== Segment start ==

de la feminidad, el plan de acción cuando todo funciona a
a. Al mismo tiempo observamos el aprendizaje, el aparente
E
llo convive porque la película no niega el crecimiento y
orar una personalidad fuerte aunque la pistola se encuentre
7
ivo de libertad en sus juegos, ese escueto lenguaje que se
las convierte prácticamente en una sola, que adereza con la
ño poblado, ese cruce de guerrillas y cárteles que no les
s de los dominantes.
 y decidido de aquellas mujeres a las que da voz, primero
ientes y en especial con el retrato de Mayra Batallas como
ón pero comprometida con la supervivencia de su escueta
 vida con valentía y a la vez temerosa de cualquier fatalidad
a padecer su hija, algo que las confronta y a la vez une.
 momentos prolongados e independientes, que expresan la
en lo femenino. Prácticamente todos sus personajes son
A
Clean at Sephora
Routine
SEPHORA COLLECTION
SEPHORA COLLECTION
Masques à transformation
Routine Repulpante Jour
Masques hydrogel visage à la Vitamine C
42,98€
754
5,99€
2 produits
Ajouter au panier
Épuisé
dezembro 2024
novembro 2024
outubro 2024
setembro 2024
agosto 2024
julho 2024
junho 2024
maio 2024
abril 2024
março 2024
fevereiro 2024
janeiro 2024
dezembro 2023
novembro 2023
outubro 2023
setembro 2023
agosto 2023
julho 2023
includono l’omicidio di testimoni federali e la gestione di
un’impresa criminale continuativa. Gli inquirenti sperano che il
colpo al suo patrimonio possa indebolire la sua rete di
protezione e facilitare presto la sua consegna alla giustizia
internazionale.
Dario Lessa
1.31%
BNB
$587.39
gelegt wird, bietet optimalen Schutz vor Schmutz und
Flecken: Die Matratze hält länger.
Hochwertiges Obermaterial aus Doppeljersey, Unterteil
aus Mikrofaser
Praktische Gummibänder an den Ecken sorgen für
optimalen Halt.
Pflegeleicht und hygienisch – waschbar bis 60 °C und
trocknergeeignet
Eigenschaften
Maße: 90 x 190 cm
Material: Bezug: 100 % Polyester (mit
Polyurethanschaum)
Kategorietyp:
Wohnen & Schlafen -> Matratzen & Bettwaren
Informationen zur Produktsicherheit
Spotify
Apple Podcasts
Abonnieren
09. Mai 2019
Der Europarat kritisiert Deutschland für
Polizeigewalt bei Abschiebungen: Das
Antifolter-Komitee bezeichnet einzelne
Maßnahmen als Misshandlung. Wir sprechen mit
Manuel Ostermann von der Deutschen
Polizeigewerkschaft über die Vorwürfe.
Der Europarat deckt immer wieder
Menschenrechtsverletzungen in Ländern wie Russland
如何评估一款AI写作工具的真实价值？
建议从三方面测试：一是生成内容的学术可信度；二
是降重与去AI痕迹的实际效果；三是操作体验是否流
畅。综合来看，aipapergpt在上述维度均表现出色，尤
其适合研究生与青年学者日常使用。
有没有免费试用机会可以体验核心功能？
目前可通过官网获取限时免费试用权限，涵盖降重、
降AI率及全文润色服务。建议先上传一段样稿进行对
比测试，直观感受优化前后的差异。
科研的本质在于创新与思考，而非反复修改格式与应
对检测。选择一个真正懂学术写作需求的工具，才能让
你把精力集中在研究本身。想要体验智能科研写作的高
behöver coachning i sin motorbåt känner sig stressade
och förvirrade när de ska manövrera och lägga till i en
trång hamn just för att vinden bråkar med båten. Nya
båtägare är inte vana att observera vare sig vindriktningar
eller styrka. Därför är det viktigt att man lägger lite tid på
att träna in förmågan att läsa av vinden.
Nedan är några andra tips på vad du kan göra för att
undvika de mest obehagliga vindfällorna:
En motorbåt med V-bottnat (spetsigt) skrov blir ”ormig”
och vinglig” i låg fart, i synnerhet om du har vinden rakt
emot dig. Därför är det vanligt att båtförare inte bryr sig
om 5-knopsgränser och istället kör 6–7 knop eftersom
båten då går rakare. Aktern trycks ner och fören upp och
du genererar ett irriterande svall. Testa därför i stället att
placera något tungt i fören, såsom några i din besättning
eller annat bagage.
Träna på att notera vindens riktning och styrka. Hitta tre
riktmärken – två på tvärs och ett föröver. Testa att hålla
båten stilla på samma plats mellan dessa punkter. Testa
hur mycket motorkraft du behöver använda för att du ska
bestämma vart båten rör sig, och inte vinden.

== Segment end ==

**Problem details:**
Output exactly, and only, the lines running from the one that contains "att träna in förmågan att läsa av vinden." through the last line of the entries above.

**Task answer:**
att träna in förmågan att läsa av vinden.
Nedan är några andra tips på vad du kan göra för att
undvika de mest obehagliga vindfällorna:
En motorbåt med V-bottnat (spetsigt) skrov blir ”ormig”
och vinglig” i låg fart, i synnerhet om du har vinden rakt
emot dig. Därför är det vanligt att båtförare inte bryr sig
om 5-knopsgränser och istället kör 6–7 knop eftersom
båten då går rakare. Aktern trycks ner och fören upp och
du genererar ett irriterande svall. Testa därför i stället att
placera något tungt i fören, såsom några i din besättning
eller annat bagage.
Träna på att notera vindens riktning och styrka. Hitta tre
riktmärken – två på tvärs och ett föröver. Testa att hålla
båten stilla på samma plats mellan dessa punkter. Testa
hur mycket motorkraft du behöver använda för att du ska
bestämma vart båten rör sig, och inte vinden.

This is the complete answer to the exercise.